Reputation: 7695
What's the difference between these
I ask because STS says it's built on top of Eclipse, and I wonder what differences it has over simply using a plugin that adds similar functionality to "vanilla" Eclipse.
Upvotes: 48
Views: 67669
Reputation: 333
There is already an article about this in DZone Spring IDE and the Spring Tool Suite - Using Spring in Eclipse.

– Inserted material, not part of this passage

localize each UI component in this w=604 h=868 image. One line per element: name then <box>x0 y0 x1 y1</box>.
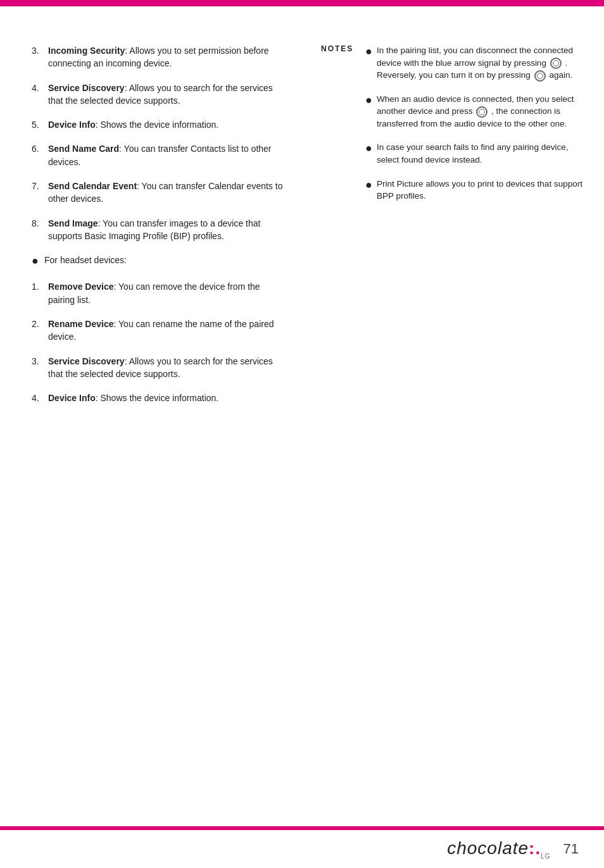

While the Spring IDE project provides a set of plugins for the Eclipse IDE, the Spring Tool Suite comes as a ready-to-use distribution of the latest Eclipse releases with the Spring IDE components pre-installed. This includes the tc Server integration for Eclipse (another IDE extension that is provided by Pivotal as an open-source project) and various other additions to Eclipse that turn the pure Eclipse IDE into a ready-to-use, best-of-breed environment for enterprise Spring application development.
Upvotes: 1
Reputation: 173
Spring Tool suite has ready to go features specially designed to spring supported projects and cloud environment. And Eclipse is more generic where we've to add the plugins and extensions for our platform setup.
Upvotes: 1
Reputation: 7345
It's true, STS is built on top of Eclipse. The difference is only related to another products support from the STS installation, like Roo, Pivotal tc Server, Cloud Foundry and getting started guides, but you could also include this features in your Eclipse installation.
So STS gives a complete solution around Spring features and simplifies the developer environment install, that's the key difference.
As Martin Lippert explains in the forums:
"So you can end-up having the same features in STS and your existing Eclipse installation after installing the STS features into it."
You could find more details on the Spring forums.
Details on features: STS features and Spring IDE plugin features.